Trasladar este razonamiento al ámbito electoral implicaría decir que en la diversidad mexicana se encuentran tanto la semilla de la competencia como el sepulcro de la expresión democrática. Sigue pendiente sobre nuestras cabezas ese NO que, excluyente, ignora el gran mosaico mexicano y lo despoja de sus posibilidades de perfeccionamiento.

Nuestra historia se nutre de despojos. Nos quitaron la libertad y han sido necesarios más de doscientos años para volverla a ¿ganar? Nos quitaron el petróleo, lo volvimos a comprar, y no ha rendido provecho. Nos dieron reglas en 1917 que nos hemos encargado de no cumplir. Tenemos elecciones pero no poder de decisión. Tenemos democracia pero no en plenitud. En estos combates actuales sigue el fragor del todo o nada: una suma cero que castra. Nos marca, en sí, una gran acumulación de imperfecciones cuyo hilo conductor resulta de plantear el dilema del despojo: si he sido despojado, tengo derecho a despojar. Una Ley antigüa enquistada en un mundo moderno y sirviendo de justificación a atrocidades.
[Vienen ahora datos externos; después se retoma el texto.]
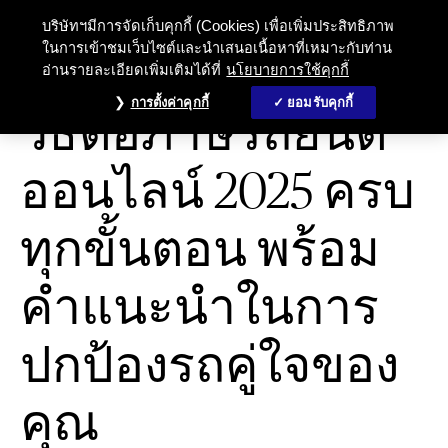
บริษัทฯมีการจัดเก็บคุกกี้ (Cookies) เพื่อเพิ่มประสิทธิภาพ
ในการเข้าชมเว็บไซต์และนำเสนอเนื้อหาที่เหมาะกับท่าน
อ่านรายละเอียดเพิ่มเติมได้ที่
นโยบายการใช้คุกกี้
ประกันภัยรถยนต์
การตั้งค่าคุกกี้
ยอมรับคุกกี้
วิธีต่อภาษีรถยนต์
ออนไลน์ 2025 ครบ
ทุกขั้นตอน พร้อม
คำแนะนำในการ
ปกป้องรถคู่ใจของ
คุณ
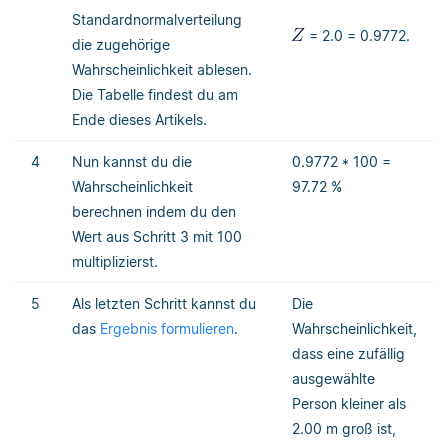
Standardnormalverteilung
= 2.0 = 0.9772.
die zugehörige
Wahrscheinlichkeit ablesen.
Die Tabelle findest du am
Ende dieses Artikels.
4
Nun kannst du die
0.9772 * 100 =
Wahrscheinlichkeit
97.72 %
berechnen indem du den
Wert aus Schritt 3 mit 100
multiplizierst.
5
Als letzten Schritt kannst du
Die
das
Ergebnis formulieren
.
Wahrscheinlichkeit,
dass eine zufällig
ausgewählte
Person kleiner als
2.00 m groß ist,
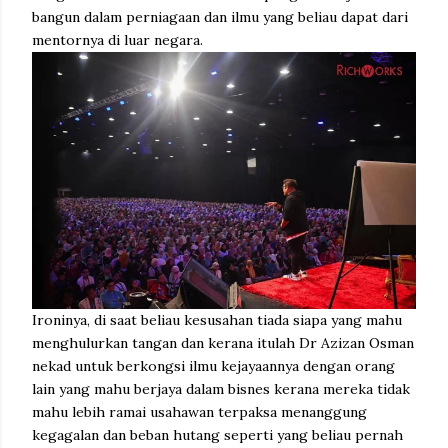
bangun dalam perniagaan dan ilmu yang beliau dapat dari
mentornya di luar negara.
Ironinya, di saat beliau kesusahan tiada siapa yang mahu
menghulurkan tangan dan kerana itulah Dr Azizan Osman
nekad untuk berkongsi ilmu kejayaannya dengan orang
lain yang mahu berjaya dalam bisnes kerana mereka tidak
mahu lebih ramai usahawan terpaksa menanggung
kegagalan dan beban hutang seperti yang beliau pernah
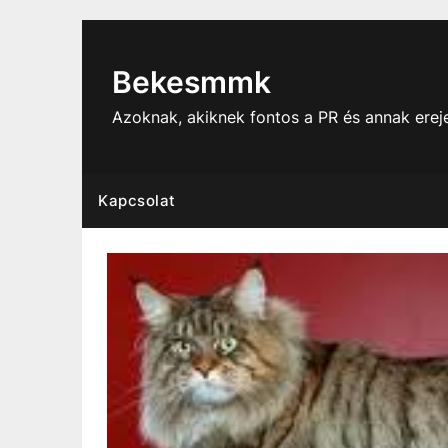
Skip
to
content
Bekesmmk
Azoknak, akiknek fontos a PR és annak ere
Kapcsolat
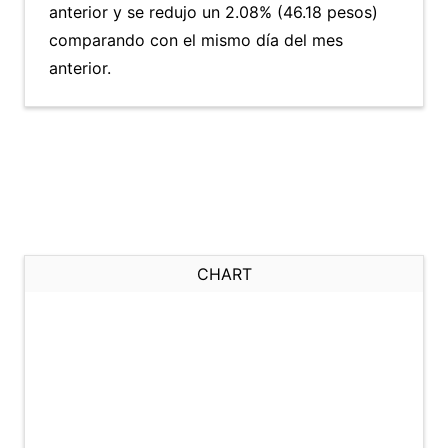
anterior y se redujo un 2.08% (46.18 pesos)
comparando con el mismo día del mes
anterior.
CHART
Las transiciones, esos movimientos de un estado de cosas hacia otro diferente, ayudan a superar las imperfecciones del ayer. Las transiciones, como todo cambio, provocan incertidumbre y la incertidumbre en la democracia es una constante.

Para evitar tal incertidumbre en un proceso verdaderamente democrático se proponen y adoptan reglas que garanticen su limpieza, elementos correctores de las desviaciones y por supuesto aceptación del resultado. El voto mayoritario elige, el minoritario acata, se logran consensos y el gobierno es para todos: sin distingo.

Lo positivo es que en esos menesteres andamos. Buscando hacer cada vez mejor las cosas. Pero pareciera que en la disputa electoral, se nos olvida la convivencia y nos brotan los atavismos. Nos dejamos llevar por la cultura del despojo. El problema se agudiza cuando las expectativas no se cumplen y continúan acumulándose despojos cotidianos derivados de la suma cero.

De algo estoy seguro, la culpa es nuestra. No hemos sido capaces de completar la transición porque seguimos refugiándonos en el pasado sin querer ver hacia el futuro. La transición política mexicana tiene así varias peculiaridades: a) ha consumido mucho tiempo, b) las reformas electorales han sido procuradas por las élites gobernantes para satisfacer urgencias; c) los esfuerzos democratizadores, han sido sólo destellos; d) como consecuencia, la democracia mexicana no se ha consolidado.

Del "Mueran los gachupines" al "Sufragio efectivo. No reelección" a la alternancia partidista en el ejecutivo federal no se ha logrado adquirir plenitud democrática. Las prácticas paternalistas, clientelares, corporativistas y de cooptación no han pasado a ser excepción. Las contradicciones entre competencia para unos y arenas cerradas para otros bosquejan la imperfección de nuestros ideales democráticos. No sabemos qué democracia queremos porque su significado es diferente para todos.

Sin embargo, el resultado pesimista de estas ecuaciones siempre es disminuido por la esperanza de un mejor México, de un país cohesionado, vibrante y vivo. Siempre se aprende, y se aprenden cosas nuevas, salvo que el chango sea muy viejo y no desee aprender maromas nuevas. Y que conste que hay changos jovencísimos que tienen perfil del más longevo de los primates y vienen vestidos con sus mismos colores.

Es hora de construir, entre todos y para todos, el pacto nacional que nos dé el futuro que merecemos. Es hora de lavarnos las manos para poder hacer labores de limpieza. Es momento de México, un solo México, para tantos mexicanos. Ya está resuelta una parte de la transición, la de los procesos electorales. Resolvamos ahora la parte del cómo nos gobiernan. El momento es ahora. No hay que perder lo ganado repitiendo la violencia de una ley que ha dejado tener vigencia. Hay que decir NO a TODOS los tipos de despojo.